DATA FOR THE TASK —
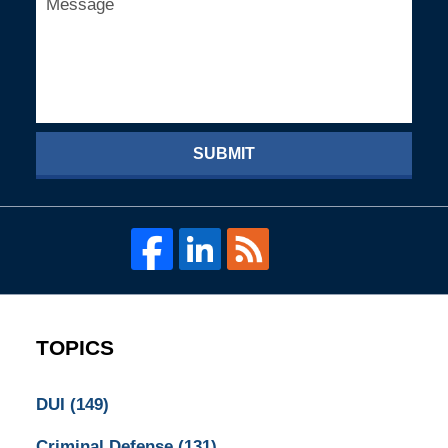
SUBMIT
TOPICS
DUI
(149)
Criminal Defense
(131)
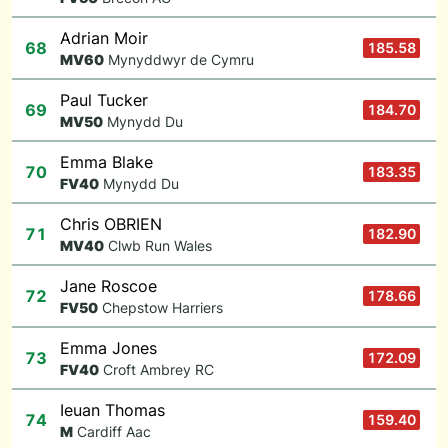
Adrian Moir
68
185.58
M
V60
Mynyddwyr de Cymru
Paul Tucker
69
184.70
M
V50
Mynydd Du
Emma Blake
70
183.35
F
V40
Mynydd Du
Chris OBRIEN
71
182.90
M
V40
Clwb Run Wales
Jane Roscoe
72
178.66
F
V50
Chepstow Harriers
Emma Jones
73
172.09
F
V40
Croft Ambrey RC
Ieuan Thomas
74
159.40
M
Cardiff Aac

WHAT YOU NEED TO DO — Look for the line that contains "Chris OBRIEN" in the entries above. Set it down, along with all later lines, exactly as written.

RESPONSE AREA —
Chris OBRIEN
71
182.90
M
V40
Clwb Run Wales
Jane Roscoe
72
178.66
F
V50
Chepstow Harriers
Emma Jones
73
172.09
F
V40
Croft Ambrey RC
Ieuan Thomas
74
159.40
M
Cardiff Aac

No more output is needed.